Optimized Integer Aperture Bootstrapping for High-Integrity CDGNSS Applications

Abstract

Integer Aperture Bootstrapping (IAB) is a crucial method for testing ambiguity acceptance in carrier-phase differential global navigation satellite system (CDGNSS) positioning. It has the advantage that integrity parameters, such as the failure rate, can be analytically calculated, which is essential in safety-of-life applications. Although the IAB methods have been extensively studied, their threshold-determining method is still not well explained, theoretically. In this study, a new method, named Analytical Integer Aperture Bootstrapping (AIAB), is theoretically derived to determine the optimal IAB threshold.

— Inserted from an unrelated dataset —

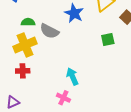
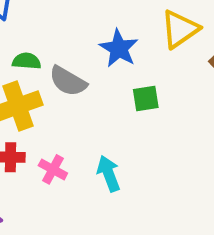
green square: (108, 40) -> (146, 99), moved
pink cross: (63, 98) -> (53, 169), moved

AIAB is novel in that: (1) a precise and easy-to-compute expression has been developed to describe the relationship between the IAB threshold and the failure rate, (2) an analytical function model has been derived from the expression to determine the IAB threshold; moreover, the function model is simplified, and (3) a data-constraint approach has been proposed to reduce the complexity of IAB. In the global CDGNSS simulations, AIAB is shown to outperform the existing IAB methods under both strong and weak models, particularly at low fix rates, which are 23% to 40% higher than the basic IAB method. The Monte Carlo simulation results show that AIAB can obtain almost theoretically the same performance as Optimal Integer Aperture (OIA).